┏━━

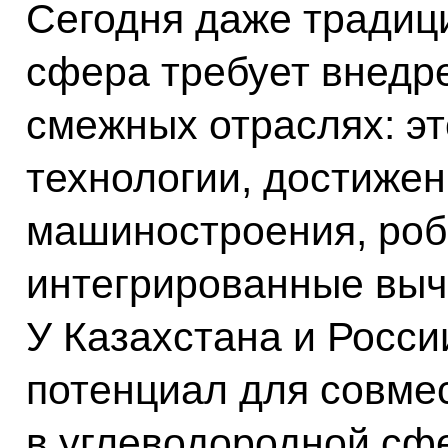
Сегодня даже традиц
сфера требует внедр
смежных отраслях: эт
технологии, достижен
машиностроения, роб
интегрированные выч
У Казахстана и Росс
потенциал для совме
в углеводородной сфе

┗━━

WORK TO COMPLETE
Could you reproduce the data above exactly, without its pictures?

SOLUTION
Сегодня даже традиц
сфера требует внедр
смежных отраслях: эт
технологии, достижен
машиностроения, роб
интегрированные выч
У Казахстана и Росс
потенциал для совме
в углеводородной сфе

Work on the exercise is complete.